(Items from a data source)
::::::
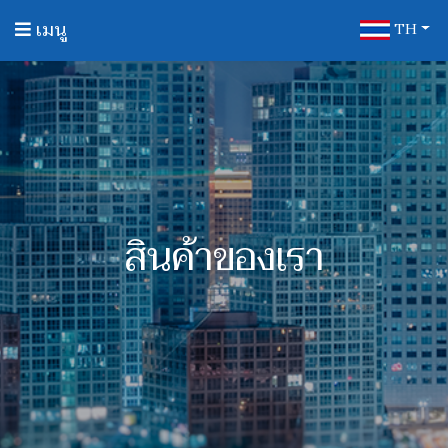
เมนู
TH
หน้าแรก
เกี่ยวกับเรา
สินค้าของเรา
บริการของเรา
สินค้าของเรา
ลูกค้าของเรา
ติดต่อเรา
รับสมัคร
::::::
(Work request)
Exact copy, pictures excluded: restate every record above word for word.

(Written response)
เมนู
TH
หน้าแรก
เกี่ยวกับเรา
สินค้าของเรา
บริการของเรา
สินค้าของเรา
ลูกค้าของเรา
ติดต่อเรา
รับสมัคร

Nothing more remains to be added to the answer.